Mission Statement

The purpose of this blog is to improve the quality of life of cancer survivors. This blog hopes to accomplish this goal by publicizing new research on quality of life for cancer survivors and identify programs and strategies that may help cancer survivors accomplish their goals.

Thursday, December 27, 2012

Muscle wasting and its prevention

Brand new article (Gould et al., 2012) has reported the molecular mechanisms that lead to skeletal muscle wasting from cancer treatment. This process is often called cancer cachexia. Cancer cachexia is most prominent in metastatic/advanced stage cancers, cancers of the digestive organs, or after treatments that impair major hormones like testosterone, estrogen, or thyroid. In my work, the most common example I've seen is androgen deprivation therapy for prostate cancer.

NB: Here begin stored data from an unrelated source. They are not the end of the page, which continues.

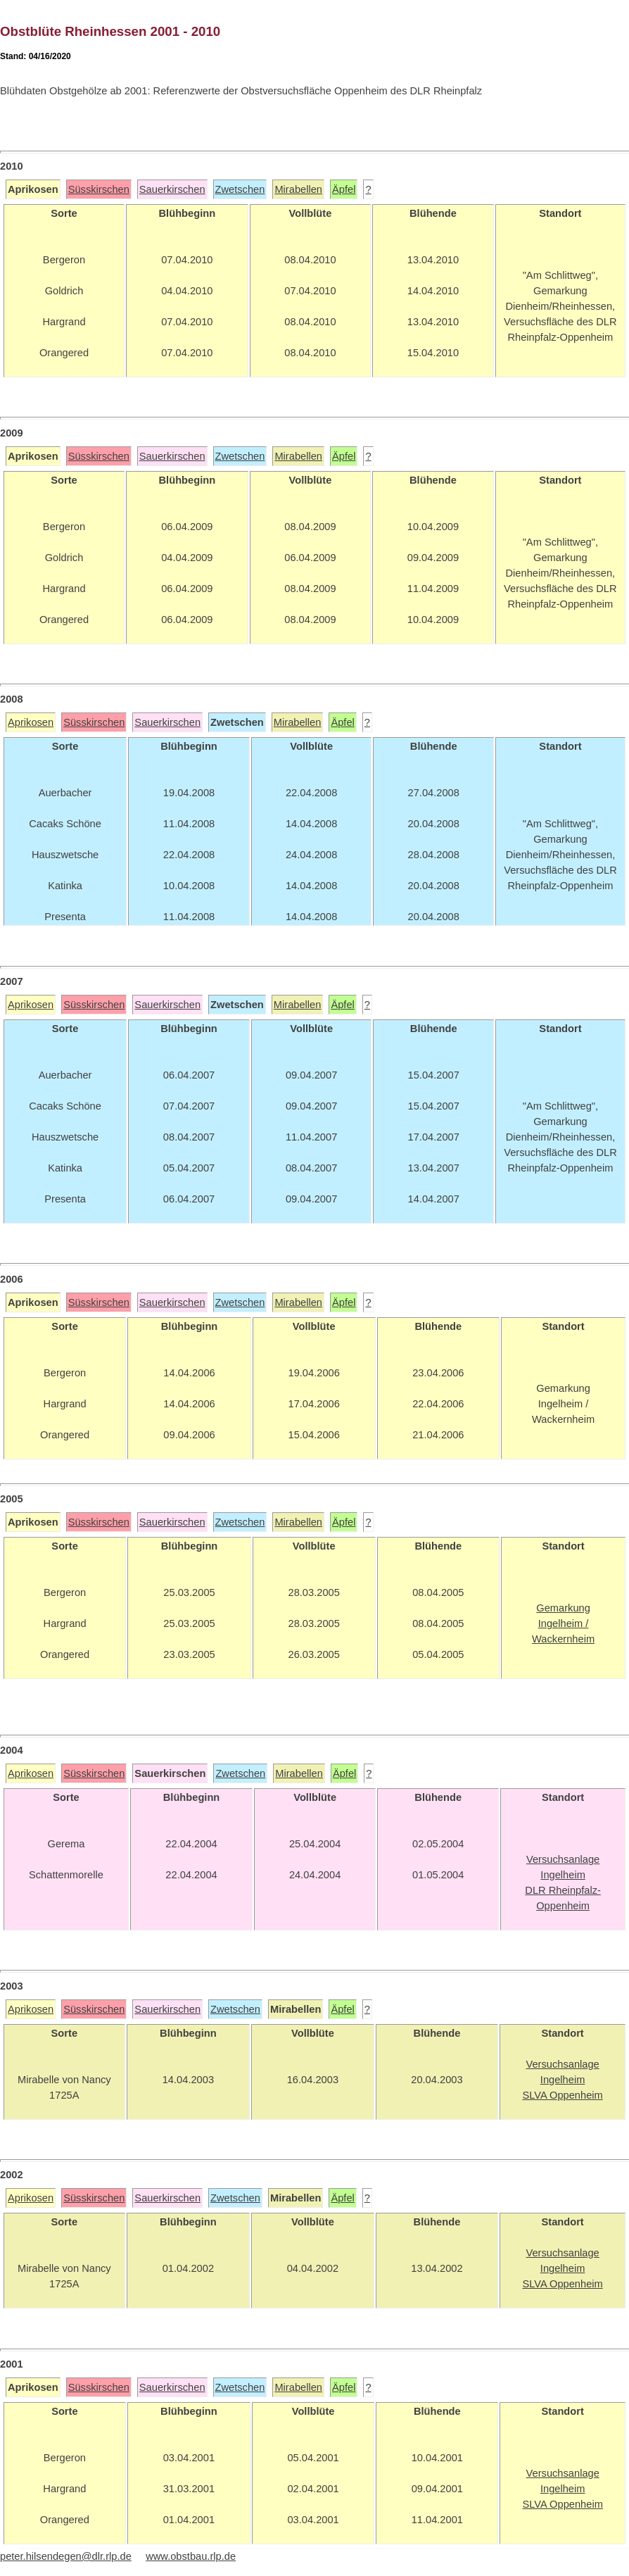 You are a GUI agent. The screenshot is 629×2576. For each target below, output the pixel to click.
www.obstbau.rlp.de (191, 2556)
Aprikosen (30, 722)
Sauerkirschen (172, 189)
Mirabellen (298, 189)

The Gould article was again one I could only see the abstract for, so I found another by Al-Majid & Waters (2008) to help shed some light on the subject for me.

Some tumor cells can produce a protein called proteolysis-inducing factor (PIF). PIF inhibits muscle cells from synthesizing protein to replenish themselves, let alone grow more muscle. Additionally (and they know less about exactly how this one works), cancer patients experience an increase in muscle protein degradation. So not only does cancer stop muscle from building, it actively rips it away.

Al-Majid & Waters (2008) supposed, and Gould et al (2012) showed that resistance exercises like lifting weights can reduce or even reverse cancer cachexia. While I don't have access to the details of it, what makes the Gould article so important is they were able to observe and described the molecular mechanisms of how exercise reversed cancer cachexia.

Why is all this important? The loss of muscle has three major effects:
  1. Without sufficient muscle mass, cancer treatments either become ineffective or too toxic for the body
  2. Loss of muscle mass leads to decreased functionality
  3. Loss of muscle mass decreases metabolism
So the take home message is that any cancer survivor who is at risk for cancer cachexia should engage in an appropriate hypertophy style resistance training program. 

Citations:
J Cachexia Sarcopenia Muscle. 2012 Dec 13. [Epub ahead of print] 
Cancer cachexia prevention via physical exercise: molecular mechanisms.
 
Al-Majid & Waters (2008) The biological mechanisms of cancer-related skeletal muscle wasting: the role of progressive resistance exercise, Biol Res Nurs, 10, 7-20.